Paul David's eyes still were closed, but he nodded. "He's still there," he said, "and he's getting ready to do something. I don't know what it is, but he's concentrating on something." He opened his eyes. "I never knew any whites like you before. I sensed you were different when I first saw you, but you still surprised me." He turned to Vic. "And I never heard that prayer before. You're some kind of medicine chief!"
Nearby, Frank smote one last ax stroke, the last small bridge of wood broke at the bottom of the cut, and the big fir slumped. He stepped back from it. "That's one," he said, and walked over to them, the ax in his right hand. "One more to go." He looked around. "Hey! You know, I think the storm is letting up a little. It's not raining as hard."
Suddenly he tensed, half crouching. They all felt it, a growing tension in the air, and as one person they hit the wet and gravelly road. There was an indescribable Blam!—an overwhelming crash of sound accompanied by an intense flash. Pieces of wood struck the pickup and thudded and plopped on the ground around them. Stunned, no one moved for several seconds. It was Vic who raised his head first.
"Take a look at your tree, Frank," he said.
Diacono raised his head. "Holy Jesus!" he muttered. Lightning had struck the fallen fir—had somehow darted down between the standing trees around them and hit it at the other shoulder of the road, tearing it in two there. One by one they got up, staring at the severed trunk.
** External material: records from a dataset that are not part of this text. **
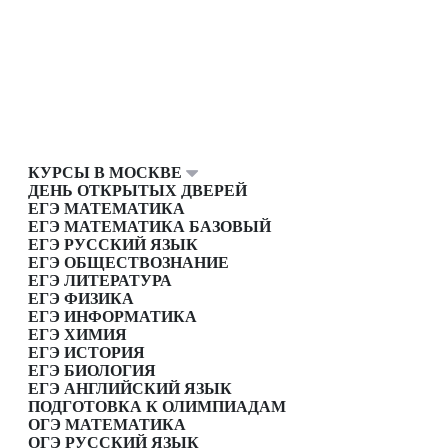
КУРСЫ В МОСКВЕ
ДЕНЬ ОТКРЫТЫХ ДВЕРЕЙ
ЕГЭ МАТЕМАТИКА
ЕГЭ МАТЕМАТИКА БАЗОВЫЙ
ЕГЭ РУССКИЙ ЯЗЫК
ЕГЭ ОБЩЕСТВОЗНАНИЕ
ЕГЭ ЛИТЕРАТУРА
ЕГЭ ФИЗИКА
ЕГЭ ИНФОРМАТИКА
ЕГЭ ХИМИЯ
ЕГЭ ИСТОРИЯ
ЕГЭ БИОЛОГИЯ
ЕГЭ АНГЛИЙСКИЙ ЯЗЫК
ПОДГОТОВКА К ОЛИМПИАДАМ
ОГЭ МАТЕМАТИКА
ОГЭ РУССКИЙ ЯЗЫК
"You can put the ax away, Frank," said Carol slowly. "The rain god did it for you."
It took two minutes to hook up the section of the tree which lay in the road and winch it out of the way. Then they got into their vehicles and started on again.
Thirty minutes later they emerged from the mountains on the other side, at what purported to be a town but consisted of a store, a pair of visible houses, and a Forest Service guard station. There were lights in one of the houses, but no other sign of life there, and they rolled on through.
It was only a couple of miles now to a paved road, Frank knew. Then it should be a clear run to the Interstate, with the mountains between them and Willcox Playa. They could stop for supper in Lordsburg and either stay overnight there or continue to Deming or even Las Cruces.
When they trudged at last to the fallen Douglas fir and found no Caddy, no pickup, Adrano and his men were too tired and sodden to be more than disgusted. In pique, they emptied the magazines of their submachine guns randomly into the surroundings and started back down to their car. At least the rain had stopped, or nearly so. Little more than the drip from the trees fell on them in their trek back.
It was after midnight when a tow truck arrived from Douglas, Arizona, sent by Gracco, and the hit team returned, famished and sneezing, to Tucson. Gracco ended up wiring Adrano twenty thou, to salvage as much good will and silence as he could from the fiasco. The Four could easily afford it.